# MyWay Pompeii - problems with levers



## siu3302 (Dec 15, 2013)

I have a coffee shop which has a two-group MyWay Pompeii installed direct to the mains water (it is a dual lpg/mains machine). I am more familiar with the semi-automatic machines so this is a new experience for all of us. It pulls fantastic coffee but it is very slow. The levers cannot be released safely until enough pressure has built up and this can take minutes. Not a problem for a home barista but when you have a queue, it needs to be faster. I have seen various lever machines on YouTube and all show that the lever can be raised almost immediately.
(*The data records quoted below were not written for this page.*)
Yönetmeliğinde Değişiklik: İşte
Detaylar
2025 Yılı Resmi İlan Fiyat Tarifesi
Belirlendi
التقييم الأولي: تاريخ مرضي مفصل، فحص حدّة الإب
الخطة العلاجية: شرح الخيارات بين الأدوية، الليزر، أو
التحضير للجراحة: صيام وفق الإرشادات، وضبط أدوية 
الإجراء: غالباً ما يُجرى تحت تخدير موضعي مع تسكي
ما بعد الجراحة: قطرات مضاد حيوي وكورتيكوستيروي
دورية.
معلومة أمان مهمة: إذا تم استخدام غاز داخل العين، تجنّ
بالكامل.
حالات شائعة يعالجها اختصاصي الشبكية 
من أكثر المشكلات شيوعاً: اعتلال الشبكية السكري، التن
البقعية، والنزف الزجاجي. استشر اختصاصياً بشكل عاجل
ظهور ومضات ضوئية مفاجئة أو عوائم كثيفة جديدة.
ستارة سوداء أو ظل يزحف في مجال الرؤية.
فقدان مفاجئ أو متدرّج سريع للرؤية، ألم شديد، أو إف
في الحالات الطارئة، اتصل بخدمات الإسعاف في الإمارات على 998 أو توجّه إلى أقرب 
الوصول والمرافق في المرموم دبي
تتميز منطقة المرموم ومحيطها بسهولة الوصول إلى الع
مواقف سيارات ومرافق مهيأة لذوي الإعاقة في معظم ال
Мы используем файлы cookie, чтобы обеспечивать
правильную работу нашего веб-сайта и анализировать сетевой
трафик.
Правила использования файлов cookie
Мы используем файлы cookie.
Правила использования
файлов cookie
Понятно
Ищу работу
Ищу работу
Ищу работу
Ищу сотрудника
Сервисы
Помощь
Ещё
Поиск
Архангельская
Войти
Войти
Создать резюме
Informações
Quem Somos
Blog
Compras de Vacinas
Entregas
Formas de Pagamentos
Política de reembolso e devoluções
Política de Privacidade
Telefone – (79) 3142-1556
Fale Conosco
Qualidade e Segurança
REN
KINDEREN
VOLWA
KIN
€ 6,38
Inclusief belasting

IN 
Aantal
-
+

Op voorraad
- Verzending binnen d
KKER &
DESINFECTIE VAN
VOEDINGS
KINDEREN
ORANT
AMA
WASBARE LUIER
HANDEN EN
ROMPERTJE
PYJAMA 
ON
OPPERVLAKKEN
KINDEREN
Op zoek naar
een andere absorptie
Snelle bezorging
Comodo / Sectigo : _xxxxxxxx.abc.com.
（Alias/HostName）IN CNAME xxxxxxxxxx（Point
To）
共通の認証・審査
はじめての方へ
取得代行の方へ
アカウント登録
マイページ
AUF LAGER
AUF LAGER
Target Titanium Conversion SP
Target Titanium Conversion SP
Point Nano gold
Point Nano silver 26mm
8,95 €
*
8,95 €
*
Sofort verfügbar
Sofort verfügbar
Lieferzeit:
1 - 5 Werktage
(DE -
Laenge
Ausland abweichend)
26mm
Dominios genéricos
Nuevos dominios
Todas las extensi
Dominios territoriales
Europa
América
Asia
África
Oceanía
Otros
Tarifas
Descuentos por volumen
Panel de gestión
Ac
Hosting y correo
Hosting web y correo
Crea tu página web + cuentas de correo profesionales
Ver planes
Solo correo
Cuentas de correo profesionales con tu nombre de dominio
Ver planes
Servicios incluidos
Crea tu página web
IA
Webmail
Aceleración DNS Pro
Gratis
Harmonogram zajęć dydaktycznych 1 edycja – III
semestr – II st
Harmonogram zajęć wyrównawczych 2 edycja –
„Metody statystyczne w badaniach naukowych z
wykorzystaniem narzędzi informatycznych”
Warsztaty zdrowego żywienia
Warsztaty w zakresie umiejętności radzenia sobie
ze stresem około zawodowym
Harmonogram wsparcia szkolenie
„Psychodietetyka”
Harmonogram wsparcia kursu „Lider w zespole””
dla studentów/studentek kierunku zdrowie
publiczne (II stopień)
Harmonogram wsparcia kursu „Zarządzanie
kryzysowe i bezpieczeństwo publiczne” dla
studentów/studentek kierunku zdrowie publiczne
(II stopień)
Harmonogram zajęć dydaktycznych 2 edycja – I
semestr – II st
Apologies if this question has been asked before but a search has proved fruitless. How can I get the levers to operate immediately on the springs? I should add that a couple of times, the lever has swung back dangerously when the spring hasn't taken hold, smashing the espresso cups underneath. I know I must be either doing something wrong or something has not been set up correctly with the machine.

Background info: This is a used machine that is about five years old but in fantastic condition. The person I purchased it from was not the original owner and had no idea how to use it and it didn't come with a manual. I asked my regular engineer to service it but he has had no previous experience with levers.

Any advice is gratefully received.


----------



## lespresso (Aug 29, 2008)

it sounds as though it is full of limescale. get it descaled & you'll think you've got a new machine i expect. best, reiss.


----------



## coffeechap (Apr 5, 2012)

Yep agree just get it stripped back and acid bath the pipes to the group and the the boiler while you are at it. Replace the group and piston seals then regrease....


----------



## espressotime (Apr 6, 2013)

Here's a video of mine.

Pretty fast.http://m.youtube.com/watch?v=S3DqUj7eMO0


----------